- Exercise prompt: Nothing below is to be printed except the lines between the line holding "Brandon Hackett (Markovics" and the line holding "novella (706, 716)", inclusive, each exactly as it appears.

Collected data entries:
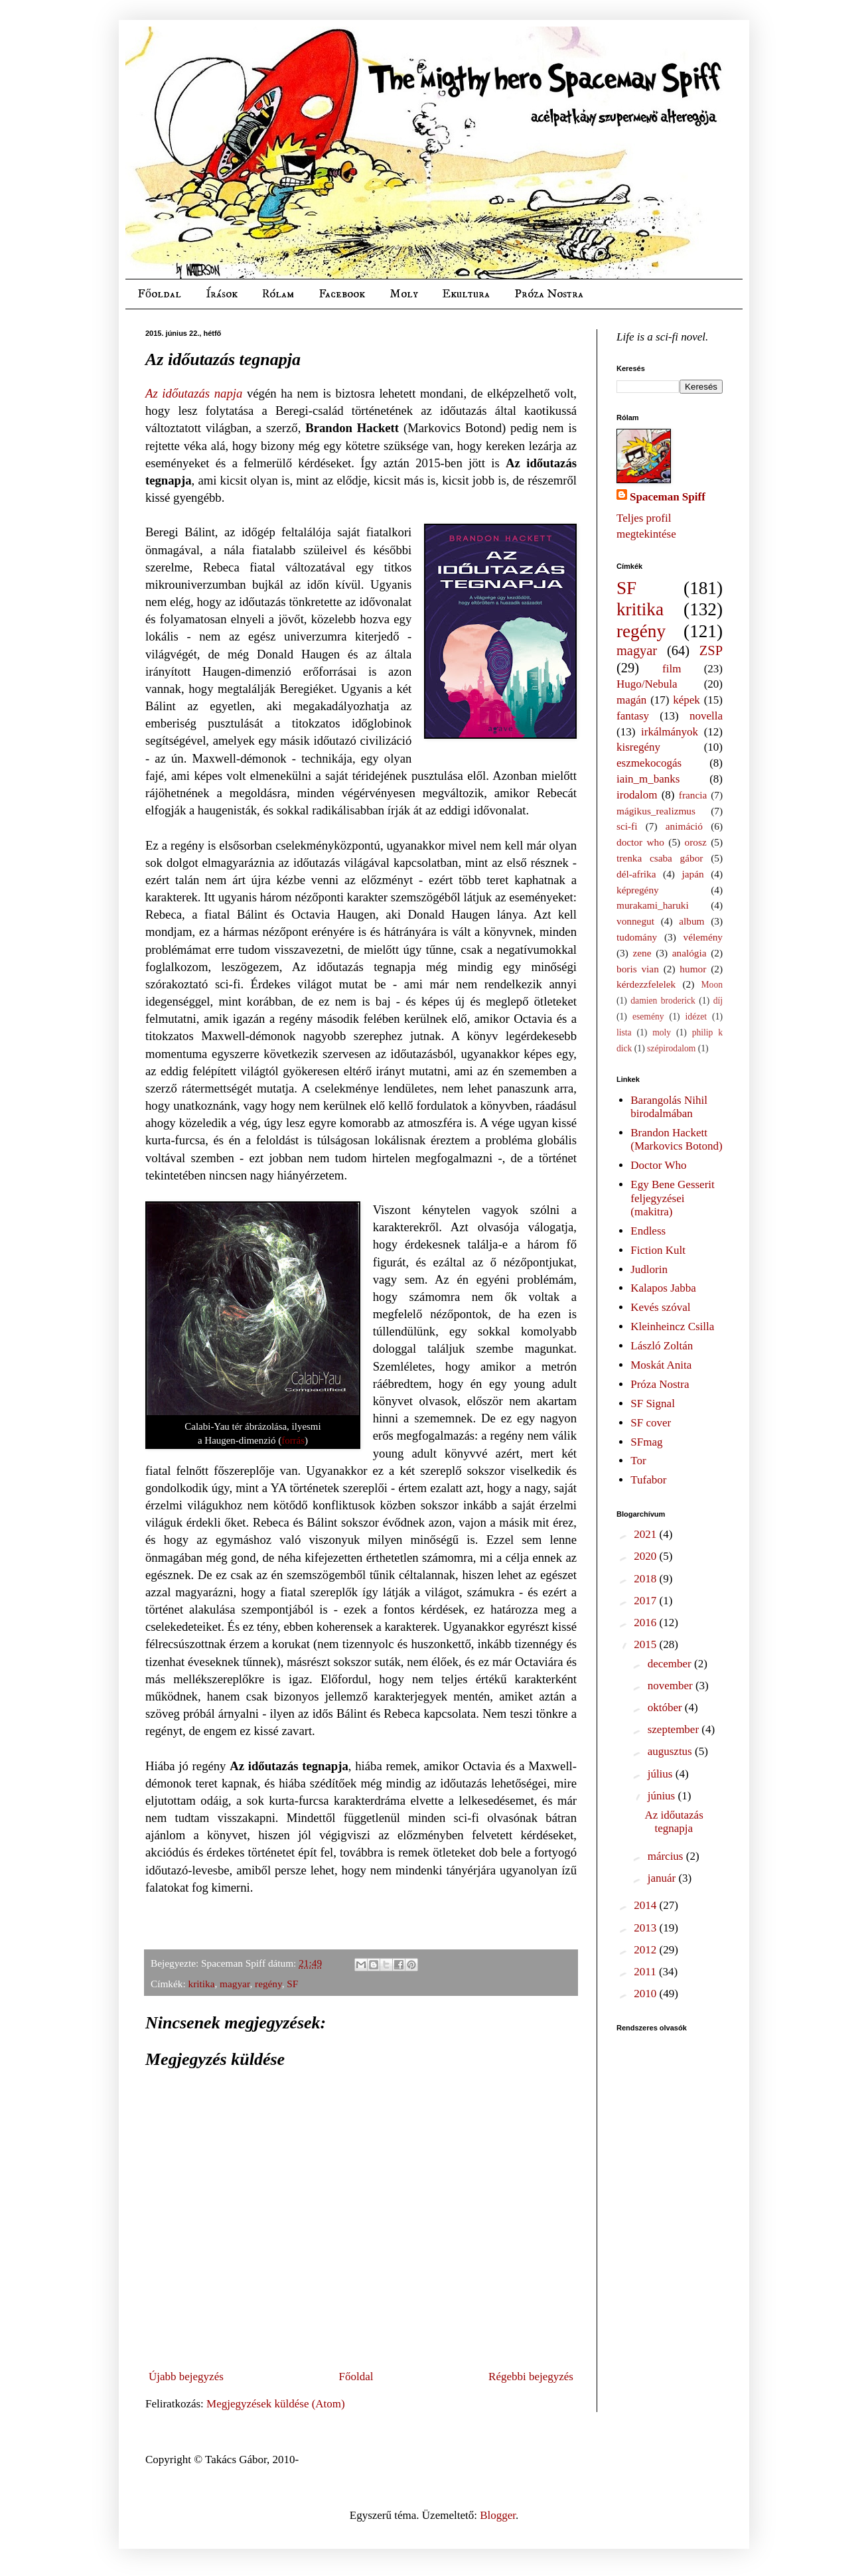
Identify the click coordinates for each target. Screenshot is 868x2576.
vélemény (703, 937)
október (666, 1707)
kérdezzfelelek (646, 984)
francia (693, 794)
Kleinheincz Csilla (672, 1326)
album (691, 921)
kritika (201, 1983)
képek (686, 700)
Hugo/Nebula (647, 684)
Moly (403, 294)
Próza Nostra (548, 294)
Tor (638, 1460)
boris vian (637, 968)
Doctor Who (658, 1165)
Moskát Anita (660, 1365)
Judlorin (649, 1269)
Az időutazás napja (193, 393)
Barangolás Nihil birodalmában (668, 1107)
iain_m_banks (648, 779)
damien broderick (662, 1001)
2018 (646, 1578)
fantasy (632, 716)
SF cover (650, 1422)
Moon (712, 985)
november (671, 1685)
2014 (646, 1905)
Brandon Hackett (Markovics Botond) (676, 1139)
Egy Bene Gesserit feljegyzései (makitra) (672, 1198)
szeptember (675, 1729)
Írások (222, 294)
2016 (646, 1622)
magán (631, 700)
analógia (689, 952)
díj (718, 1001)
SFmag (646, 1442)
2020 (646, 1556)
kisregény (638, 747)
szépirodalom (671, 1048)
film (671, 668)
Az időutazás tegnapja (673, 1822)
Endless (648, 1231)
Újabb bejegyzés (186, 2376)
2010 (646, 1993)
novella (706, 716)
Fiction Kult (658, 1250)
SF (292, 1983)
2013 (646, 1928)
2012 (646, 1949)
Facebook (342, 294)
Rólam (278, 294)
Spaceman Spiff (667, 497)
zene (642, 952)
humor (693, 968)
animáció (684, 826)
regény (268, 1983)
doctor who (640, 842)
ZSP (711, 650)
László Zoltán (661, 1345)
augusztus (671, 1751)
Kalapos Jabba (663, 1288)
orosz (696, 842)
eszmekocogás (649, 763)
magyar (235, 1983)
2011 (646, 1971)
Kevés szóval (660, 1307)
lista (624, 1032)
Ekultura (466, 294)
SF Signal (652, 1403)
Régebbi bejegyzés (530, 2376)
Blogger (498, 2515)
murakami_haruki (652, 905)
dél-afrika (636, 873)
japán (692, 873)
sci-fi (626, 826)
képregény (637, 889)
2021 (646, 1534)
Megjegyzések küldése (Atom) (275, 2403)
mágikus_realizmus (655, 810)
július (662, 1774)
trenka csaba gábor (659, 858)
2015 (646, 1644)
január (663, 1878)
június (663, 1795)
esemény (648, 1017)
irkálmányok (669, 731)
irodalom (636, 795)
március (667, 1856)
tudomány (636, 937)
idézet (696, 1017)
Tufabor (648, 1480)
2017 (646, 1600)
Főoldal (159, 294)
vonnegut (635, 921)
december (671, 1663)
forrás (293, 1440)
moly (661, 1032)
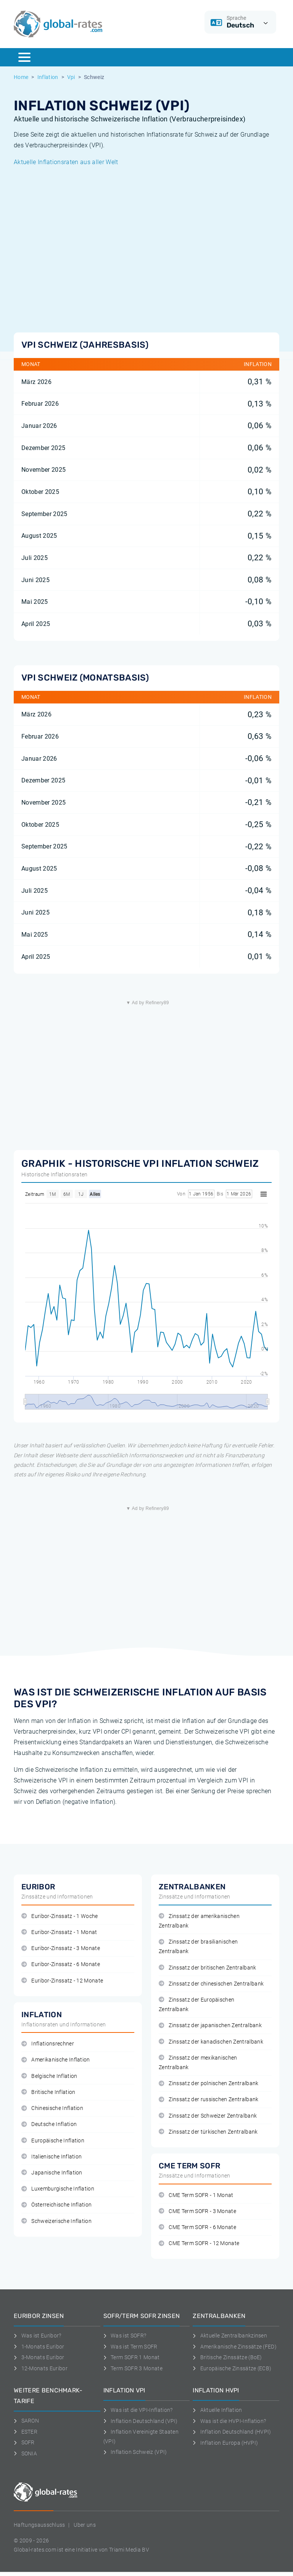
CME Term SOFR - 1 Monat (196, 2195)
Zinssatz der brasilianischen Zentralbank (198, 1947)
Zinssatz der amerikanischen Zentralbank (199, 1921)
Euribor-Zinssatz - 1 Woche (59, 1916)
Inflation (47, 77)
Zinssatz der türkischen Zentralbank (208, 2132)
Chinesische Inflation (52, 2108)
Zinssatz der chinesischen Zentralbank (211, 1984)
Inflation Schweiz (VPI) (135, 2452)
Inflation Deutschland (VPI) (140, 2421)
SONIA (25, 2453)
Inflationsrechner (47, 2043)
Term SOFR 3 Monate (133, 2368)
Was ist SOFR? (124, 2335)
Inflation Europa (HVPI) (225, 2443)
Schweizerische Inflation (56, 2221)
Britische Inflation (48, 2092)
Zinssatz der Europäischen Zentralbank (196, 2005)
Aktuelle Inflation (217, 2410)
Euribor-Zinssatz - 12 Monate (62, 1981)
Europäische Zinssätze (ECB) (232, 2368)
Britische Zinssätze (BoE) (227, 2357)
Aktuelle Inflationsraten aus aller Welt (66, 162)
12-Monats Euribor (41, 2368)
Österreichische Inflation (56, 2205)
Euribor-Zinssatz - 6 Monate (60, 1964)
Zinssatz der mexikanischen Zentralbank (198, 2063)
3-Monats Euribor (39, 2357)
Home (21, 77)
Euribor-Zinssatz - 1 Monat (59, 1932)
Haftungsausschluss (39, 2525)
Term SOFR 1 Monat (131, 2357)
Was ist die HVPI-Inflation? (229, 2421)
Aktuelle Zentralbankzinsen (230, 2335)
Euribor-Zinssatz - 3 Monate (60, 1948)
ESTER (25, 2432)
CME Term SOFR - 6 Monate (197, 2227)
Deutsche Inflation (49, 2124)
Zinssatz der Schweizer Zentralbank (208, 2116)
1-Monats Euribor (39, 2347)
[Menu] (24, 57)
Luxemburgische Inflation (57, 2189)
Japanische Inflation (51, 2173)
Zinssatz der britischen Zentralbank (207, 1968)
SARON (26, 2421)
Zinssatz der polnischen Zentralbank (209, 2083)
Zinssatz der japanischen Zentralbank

- Result below:
Brandon Hackett (Markovics Botond) (676, 1139)
Egy Bene Gesserit feljegyzései (makitra) (672, 1198)
szeptember (675, 1729)
Írások (222, 294)
2016 (646, 1622)
magán (631, 700)
analógia (689, 952)
díj (718, 1001)
SFmag (646, 1442)
2020 (646, 1556)
kisregény (638, 747)
szépirodalom (671, 1048)
film (671, 668)
Az időutazás tegnapja (673, 1822)
Endless (648, 1231)
Újabb bejegyzés (186, 2376)
2010 (646, 1993)
novella (706, 716)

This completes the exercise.